• _STORED DATA_:
*** Begin section ***

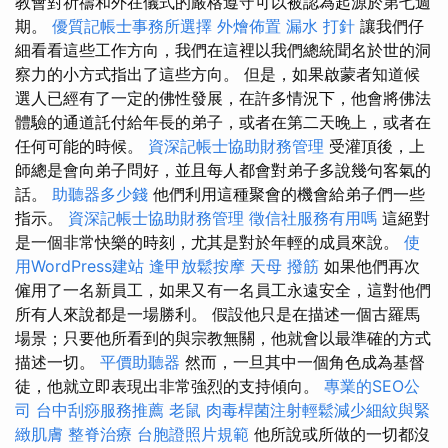
教會對祈禱和外在儀式的嚴格遵守可以被認為起源於第七週
期。
優質記帳士事務所選擇
外燴佈置
漏水 打針
讓我們仔
細看看這些工作方向，我們在這裡以我們總統聞名於世的洞
察力的小方式指出了這些方向。 但是，如果啟蒙者知道候
選人已經有了一定的佛性發展，在許多情況下，他會將佛法
體驗的通道託付給年長的弟子，或者在第二天晚上，或者在
任何可能的時候。
資深記帳士協助財務管理
受灌頂後，上
師總是會向弟子問好，並且每人都會對弟子多說幾句客氣的
話。
助聽器多少錢
他們利用這種聚會的機會給弟子們一些
指示。
資深記帳士協助財務管理
徵信社服務有用嗎
這絕對
是一個非常快樂的時刻，尤其是對於年輕的成員來說。
使
用WordPress建站
逢甲放鬆按摩
天母 撥筋
如果他們再次
僱用了一名新員工，如果又有一名員工永遠安全，這對他們
所有人來說都是一場勝利。 假設他只是在描述一個古羅馬
場景；只要他所看到的與宗教無關，他就會以最準確的方式
描述一切。
平價助聽器
然而，一旦其中一個角色成為基督
徒，他就立即表現出非常強烈的支持傾向。
專業的SEO公
司
台中刮痧服務推薦
老鼠
肉毒桿菌注射輕鬆減少細紋與緊
緻肌膚
整脊治療
台胞證照片規範
他所說或所做的一切都沒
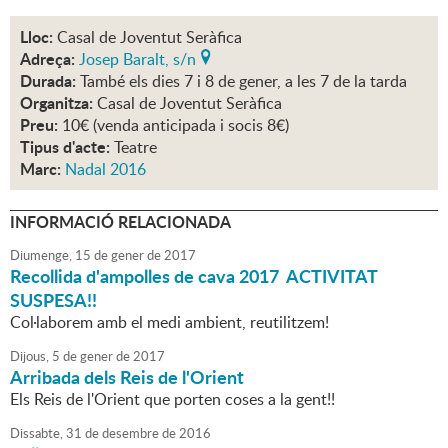
Lloc:
Casal de Joventut Seràfica
Adreça:
Josep Baralt, s/n
Durada:
També els dies 7 i 8 de gener, a les 7 de la tarda
Organitza:
Casal de Joventut Seràfica
Preu:
10€ (venda anticipada i socis 8€)
Tipus d'acte:
Teatre
Marc:
Nadal 2016
INFORMACIÓ RELACIONADA
Diumenge,
15
de
gener
de
2017
Recollida d'ampolles de cava 2017 ACTIVITAT
SUSPESA!!
Col·laborem amb el medi ambient, reutilitzem!
Dijous,
5
de
gener
de
2017
Arribada dels Reis de l'Orient
Els Reis de l'Orient que porten coses a la gent!!
Dissabte,
31
de
desembre
de
2016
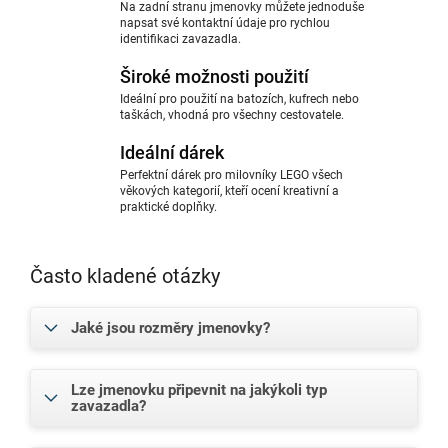
Na zadní stranu jmenovky můžete jednoduše
napsat své kontaktní údaje pro rychlou
identifikaci zavazadla.
Široké možnosti použití
Ideální pro použití na batozích, kufrech nebo
taškách, vhodná pro všechny cestovatele.
Ideální dárek
Perfektní dárek pro milovníky LEGO všech
věkových kategorií, kteří ocení kreativní a
praktické doplňky.
Často kladené otázky
Jaké jsou rozměry jmenovky?
Lze jmenovku připevnit na jakýkoli typ
zavazadla?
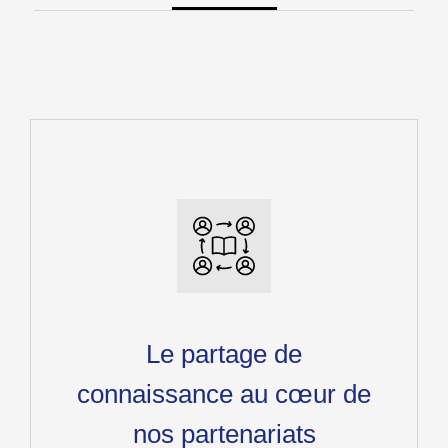
Le partage de
connaissance au cœur de
nos partenariats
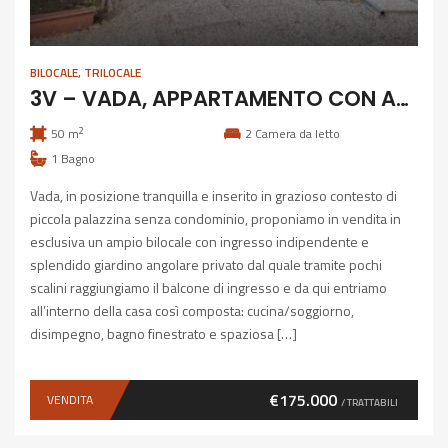
BILOCALE
,
TRILOCALE
3V – VADA, APPARTAMENTO CON AMPIO GIARDINO
2
50 m
2
Camera da letto
1
Bagno
Vada, in posizione tranquilla e inserito in grazioso contesto di
piccola palazzina senza condominio, proponiamo in vendita in
esclusiva un ampio bilocale con ingresso indipendente e
splendido giardino angolare privato dal quale tramite pochi
scalini raggiungiamo il balcone di ingresso e da qui entriamo
all’interno della casa così composta: cucina/soggiorno,
disimpegno, bagno finestrato e spaziosa […]
€175.000
VENDITA
/ TRATTABILI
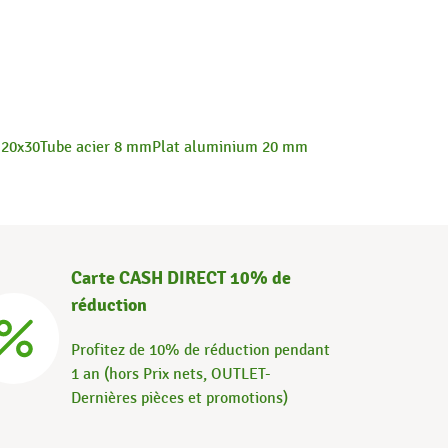
 20x30
Tube acier 8 mm
Plat aluminium 20 mm
Carte CASH DIRECT 10% de
réduction
Profitez de 10% de réduction pendant
1 an (hors Prix nets, OUTLET-
Dernières pièces et promotions)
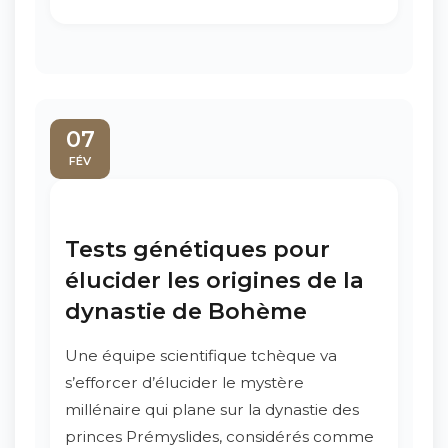
07
FÉV
Tests génétiques pour
élucider les origines de la
dynastie de Bohème
Une équipe scientifique tchèque va
s’efforcer d’élucider le mystère
millénaire qui plane sur la dynastie des
princes Prémyslides, considérés comme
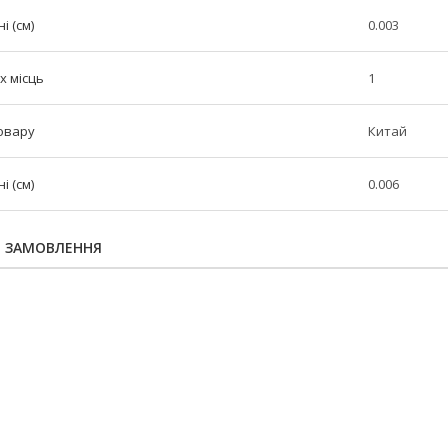
і (см)
0.003
х місць
1
овару
Китай
 (см)
0.006
Я ЗАМОВЛЕННЯ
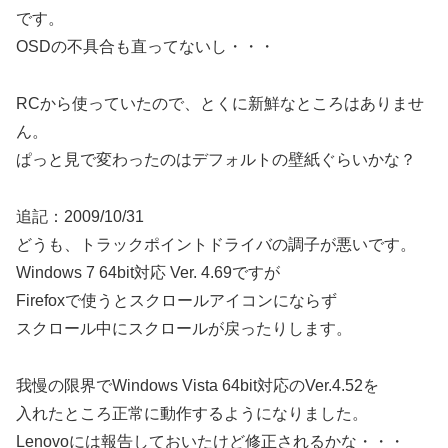
です。
OSDの不具合も直ってないし・・・
RCから使っていたので、とくに新鮮なところはありませ
ん。
ぱっと見で変わったのはデフォルトの壁紙ぐらいかな？
追記：2009/10/31
どうも、トラックポイントドライバの調子が悪いです。
Windows 7 64bit対応 Ver. 4.69ですが
Firefoxで使うとスクロールアイコンにならず
スクロール中にスクロールが戻ったりします。
我慢の限界でWindows Vista 64bit対応のVer.4.52を
入れたところ正常に動作するようになりました。
Lenovoには報告しておいたけど修正されるかな・・・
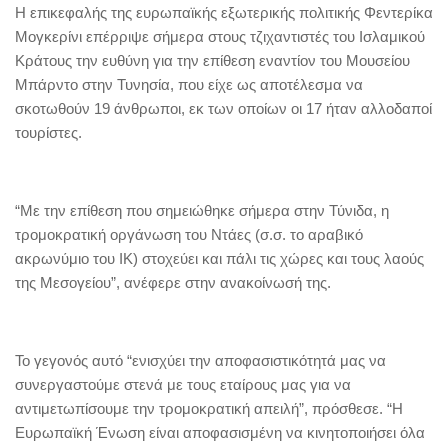
Η επικεφαλής της ευρωπαϊκής εξωτερικής πολιτικής Φεντερίκα
Μογκερίνι επέρριψε σήμερα στους τζιχαντιστές του Ισλαμικού
Κράτους την ευθύνη για την επίθεση εναντίον του Μουσείου
Μπάρντο στην Τυνησία, που είχε ως αποτέλεσμα να
σκοτωθούν 19 άνθρωποι, εκ των οποίων οι 17 ήταν αλλοδαποί
τουρίστες.
“Με την επίθεση που σημειώθηκε σήμερα στην Τύνιδα, η
τρομοκρατική οργάνωση του Ντάες (σ.σ. το αραβικό
ακρωνύμιο του ΙΚ) στοχεύει και πάλι τις χώρες και τους λαούς
της Μεσογείου”, ανέφερε στην ανακοίνωσή της.
Το γεγονός αυτό “ενισχύει την αποφασιστικότητά μας να
συνεργαστούμε στενά με τους εταίρους μας για να
αντιμετωπίσουμε την τρομοκρατική απειλή”, πρόσθεσε. “Η
Ευρωπαϊκή Ένωση είναι αποφασισμένη να κινητοποιήσει όλα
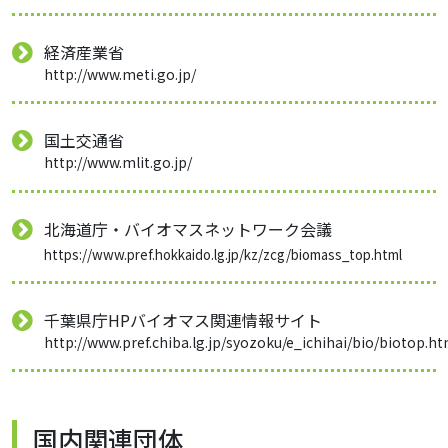
経済産業省
http://www.meti.go.jp/
国土交通省
http://www.mlit.go.jp/
北海道庁・バイオマスネットワーク会議
https://www.pref.hokkaido.lg.jp/kz/zcg/biomass_top.html
千葉県庁HPバイオマス関連情報サイト
http://www.pref.chiba.lg.jp/syozoku/e_ichihai/bio/biotop.h
国内関連団体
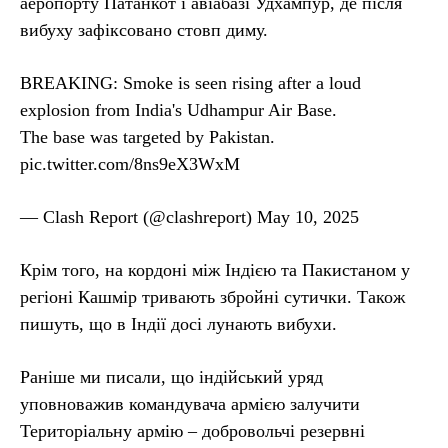
аеропорту Патанкот і авіабазі Удхампур, де після
вибуху зафіксовано стовп диму.
BREAKING: Smoke is seen rising after a loud
explosion from India's Udhampur Air Base.
The base was targeted by Pakistan.
pic.twitter.com/8ns9eX3WxM
— Clash Report (@clashreport) May 10, 2025
Крім того, на кордоні між Індією та Пакистаном у
регіоні Кашмір тривають збройні сутички. Також
пишуть, що в Індії досі лунають вибухи.
Раніше ми писали, що індійський уряд
уповноважив командувача армією залучити
Територіальну армію – добровольчі резервні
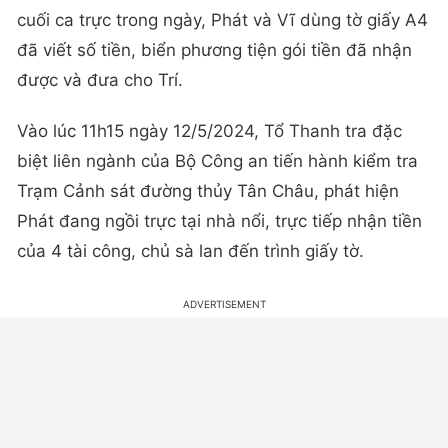
cuối ca trực trong ngày, Phát và Vĩ dùng tờ giấy A4
đã viết số tiền, biển phương tiện gói tiền đã nhận
được và đưa cho Trí.
Vào lúc 11h15 ngày 12/5/2024, Tổ Thanh tra đặc
biệt liên ngành của Bộ Công an tiến hành kiểm tra
Trạm Cảnh sát đường thủy Tân Châu, phát hiện
Phát đang ngồi trực tại nhà nổi, trực tiếp nhận tiền
của 4 tài công, chủ sà lan đến trình giấy tờ.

*** End section ***

The material is to be written out word for word, and the pictures are to be left out.

教會對祈禱和外在儀式的嚴格遵守可以被認為起源於第七週
期。
優質記帳士事務所選擇
外燴佈置
漏水 打針
讓我們仔
細看看這些工作方向，我們在這裡以我們總統聞名於世的洞
察力的小方式指出了這些方向。 但是，如果啟蒙者知道候
選人已經有了一定的佛性發展，在許多情況下，他會將佛法
體驗的通道託付給年長的弟子，或者在第二天晚上，或者在
任何可能的時候。
資深記帳士協助財務管理
受灌頂後，上
師總是會向弟子問好，並且每人都會對弟子多說幾句客氣的
話。
助聽器多少錢
他們利用這種聚會的機會給弟子們一些
指示。
資深記帳士協助財務管理
徵信社服務有用嗎
這絕對
是一個非常快樂的時刻，尤其是對於年輕的成員來說。
使
用WordPress建站
逢甲放鬆按摩
天母 撥筋
如果他們再次
僱用了一名新員工，如果又有一名員工永遠安全，這對他們
所有人來說都是一場勝利。 假設他只是在描述一個古羅馬
場景；只要他所看到的與宗教無關，他就會以最準確的方式
描述一切。
平價助聽器
然而，一旦其中一個角色成為基督
徒，他就立即表現出非常強烈的支持傾向。
專業的SEO公
司
台中刮痧服務推薦
老鼠
肉毒桿菌注射輕鬆減少細紋與緊
緻肌膚
整脊治療
台胞證照片規範
他所說或所做的一切都沒
Lloc:
Casal de Joventut Seràfica
Adreça:
Josep Baralt, s/n
Durada:
També els dies 7 i 8 de gener, a les 7 de la tarda
Organitza:
Casal de Joventut Seràfica
Preu:
10€ (venda anticipada i socis 8€)
Tipus d'acte:
Teatre
Marc:
Nadal 2016
INFORMACIÓ RELACIONADA
Diumenge,
15
de
gener
de
2017
Recollida d'ampolles de cava 2017 ACTIVITAT
SUSPESA!!
Col·laborem amb el medi ambient, reutilitzem!
Dijous,
5
de
gener
de
2017
Arribada dels Reis de l'Orient
Els Reis de l'Orient que porten coses a la gent!!
Dissabte,
31
de
desembre
de
2016
Na zadní stranu jmenovky můžete jednoduše
napsat své kontaktní údaje pro rychlou
identifikaci zavazadla.
Široké možnosti použití
Ideální pro použití na batozích, kufrech nebo
taškách, vhodná pro všechny cestovatele.
Ideální dárek
Perfektní dárek pro milovníky LEGO všech
věkových kategorií, kteří ocení kreativní a
praktické doplňky.
Často kladené otázky
Jaké jsou rozměry jmenovky?
Lze jmenovku připevnit na jakýkoli typ
zavazadla?
Le partage de
connaissance au cœur de
nos partenariats
BILOCALE
,
TRILOCALE
3V – VADA, APPARTAMENTO CON AMPIO GIARDINO
2
50 m
2
Camera da letto
1
Bagno
Vada, in posizione tranquilla e inserito in grazioso contesto di
piccola palazzina senza condominio, proponiamo in vendita in
esclusiva un ampio bilocale con ingresso indipendente e
splendido giardino angolare privato dal quale tramite pochi
scalini raggiungiamo il balcone di ingresso e da qui entriamo
all’interno della casa così composta: cucina/soggiorno,
disimpegno, bagno finestrato e spaziosa […]
€175.000
VENDITA
/ TRATTABILI
 20x30
Tube acier 8 mm
Plat aluminium 20 mm
Carte CASH DIRECT 10% de
réduction
Profitez de 10% de réduction pendant
1 an (hors Prix nets, OUTLET-
Dernières pièces et promotions)
07
FÉV
Tests génétiques pour
élucider les origines de la
dynastie de Bohème
Une équipe scientifique tchèque va
s’efforcer d’élucider le mystère
millénaire qui plane sur la dynastie des
princes Prémyslides, considérés comme
і (см)
0.003
х місць
1
овару
Китай
 (см)
0.006
Я ЗАМОВЛЕННЯ
です。
OSDの不具合も直ってないし・・・
RCから使っていたので、とくに新鮮なところはありませ
ん。
ぱっと見で変わったのはデフォルトの壁紙ぐらいかな？
追記：2009/10/31
どうも、トラックポイントドライバの調子が悪いです。
Windows 7 64bit対応 Ver. 4.69ですが
Firefoxで使うとスクロールアイコンにならず
スクロール中にスクロールが戻ったりします。
我慢の限界でWindows Vista 64bit対応のVer.4.52を
入れたところ正常に動作するようになりました。
Lenovoには報告しておいたけど修正されるかな・・・
Η επικεφαλής της ευρωπαϊκής εξωτερικής πολιτικής Φεντερίκα
Μογκερίνι επέρριψε σήμερα στους τζιχαντιστές του Ισλαμικού
Κράτους την ευθύνη για την επίθεση εναντίον του Μουσείου
Μπάρντο στην Τυνησία, που είχε ως αποτέλεσμα να
σκοτωθούν 19 άνθρωποι, εκ των οποίων οι 17 ήταν αλλοδαποί
τουρίστες.
“Με την επίθεση που σημειώθηκε σήμερα στην Τύνιδα, η
τρομοκρατική οργάνωση του Ντάες (σ.σ. το αραβικό
ακρωνύμιο του ΙΚ) στοχεύει και πάλι τις χώρες και τους λαούς
της Μεσογείου”, ανέφερε στην ανακοίνωσή της.
Το γεγονός αυτό “ενισχύει την αποφασιστικότητά μας να
συνεργαστούμε στενά με τους εταίρους μας για να
αντιμετωπίσουμε την τρομοκρατική απειλή”, πρόσθεσε. “Η
Ευρωπαϊκή Ένωση είναι αποφασισμένη να κινητοποιήσει όλα
経済産業省
http://www.meti.go.jp/
国土交通省
http://www.mlit.go.jp/
北海道庁・バイオマスネットワーク会議
https://www.pref.hokkaido.lg.jp/kz/zcg/biomass_top.html
千葉県庁HPバイオマス関連情報サイト
http://www.pref.chiba.lg.jp/syozoku/e_ichihai/bio/biotop.h
国内関連団体
аеропорту Патанкот і авіабазі Удхампур, де після
вибуху зафіксовано стовп диму.
BREAKING: Smoke is seen rising after a loud
explosion from India's Udhampur Air Base.
The base was targeted by Pakistan.
pic.twitter.com/8ns9eX3WxM
— Clash Report (@clashreport) May 10, 2025
Крім того, на кордоні між Індією та Пакистаном у
регіоні Кашмір тривають збройні сутички. Також
пишуть, що в Індії досі лунають вибухи.
Раніше ми писали, що індійський уряд
уповноважив командувача армією залучити
Територіальну армію – добровольчі резервні
cuối ca trực trong ngày, Phát và Vĩ dùng tờ giấy A4
đã viết số tiền, biển phương tiện gói tiền đã nhận
được và đưa cho Trí.
Vào lúc 11h15 ngày 12/5/2024, Tổ Thanh tra đặc
biệt liên ngành của Bộ Công an tiến hành kiểm tra
Trạm Cảnh sát đường thủy Tân Châu, phát hiện
Phát đang ngồi trực tại nhà nổi, trực tiếp nhận tiền
của 4 tài công, chủ sà lan đến trình giấy tờ.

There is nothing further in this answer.